━━━━━ Input records ━━━━━

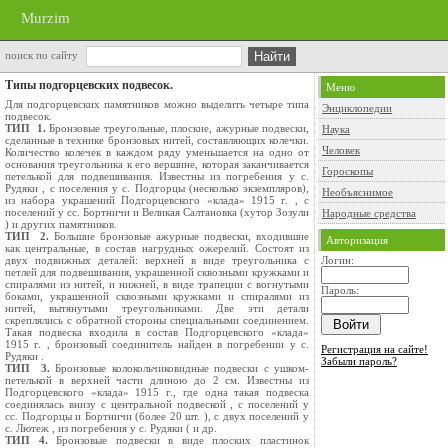
Murzim
поиск по сайту
Типы подгорцевских подвесок.
Меню
Для подгорцевских памятников можно выделить четыре типа
Энциклопедии
подвесок.
ТИП 1.
Бронзовые треугольные, плоские, ажурные подвески,
Наука
сделанные в технике бронзовых нитей, составляющих колечки.
Человек
Количество колечек в каждом ряду уменьшается на одно от
основания треугольника к его вершине, которая заканчивается
Гороскопы
петелькой для подвешивания. Известны из погребения у с.
Рудяки , с поселения у с. Подгорцы (несколько экземпляров),
Необъяснимое
из набора украшений Подгорцевского «клада» 1915 г. , с
поселений у сс. Бортничи и Великая Салтановка (хутор Зозули
Народные средства
) и других памятников.
ТИП 2.
Большие бронзовые ажурные подвески, входившие
Авторизация
как центральные, в состав нагрудных ожерелий. Состоят из
двух подвижных деталей: верхней в виде треугольника с
Логин:
петлей для подвешивания, украшенной сквозными кружками и
спиралями из нитей, и нижней, в виде трапеции с вогнутыми
Пароль:
боками, украшенной сквозными кружками и спиралями из
нитей, вытянутыми треугольниками. Две эти детали
скреплялись с обратной стороны специальными соединением.
Такая подвеска входила в состав Подгорцевского «клада»
1915 г. , бронзовый соединитель найден в погребении у с.
Регистрация на сайте!
Рудяки .
Забыли пароль?
ТИП 3.
Бронзовые колокольчиковидные подвески с ушком-
петелькой в верхней части длиною до 2 см. Известны из
Подгорцевского «клада» 1915 г., где одна такая подвеска
соединялась внизу с центральной подвеской , с поселений у
сс. Подгорцы и Бортничи (более 20 шт. ), с двух поселений у
с. Лютеж , из погребения у с. Рудяки ( и др.
ТИП 4.
Бронзовые подвески в виде плоских пластинок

━━━━━

Above are the lines; repeat exactly the ones from the line containing "поиск по сайту" down to the line containing "Регистрация на сайте!", both inclusive.

■ **Output for this task**
поиск по сайту
Типы подгорцевских подвесок.
Меню
Для подгорцевских памятников можно выделить четыре типа
Энциклопедии
подвесок.
ТИП 1.
Бронзовые треугольные, плоские, ажурные подвески,
Наука
сделанные в технике бронзовых нитей, составляющих колечки.
Человек
Количество колечек в каждом ряду уменьшается на одно от
основания треугольника к его вершине, которая заканчивается
Гороскопы
петелькой для подвешивания. Известны из погребения у с.
Рудяки , с поселения у с. Подгорцы (несколько экземпляров),
Необъяснимое
из набора украшений Подгорцевского «клада» 1915 г. , с
поселений у сс. Бортничи и Великая Салтановка (хутор Зозули
Народные средства
) и других памятников.
ТИП 2.
Большие бронзовые ажурные подвески, входившие
Авторизация
как центральные, в состав нагрудных ожерелий. Состоят из
двух подвижных деталей: верхней в виде треугольника с
Логин:
петлей для подвешивания, украшенной сквозными кружками и
спиралями из нитей, и нижней, в виде трапеции с вогнутыми
Пароль:
боками, украшенной сквозными кружками и спиралями из
нитей, вытянутыми треугольниками. Две эти детали
скреплялись с обратной стороны специальными соединением.
Такая подвеска входила в состав Подгорцевского «клада»
1915 г. , бронзовый соединитель найден в погребении у с.
Регистрация на сайте!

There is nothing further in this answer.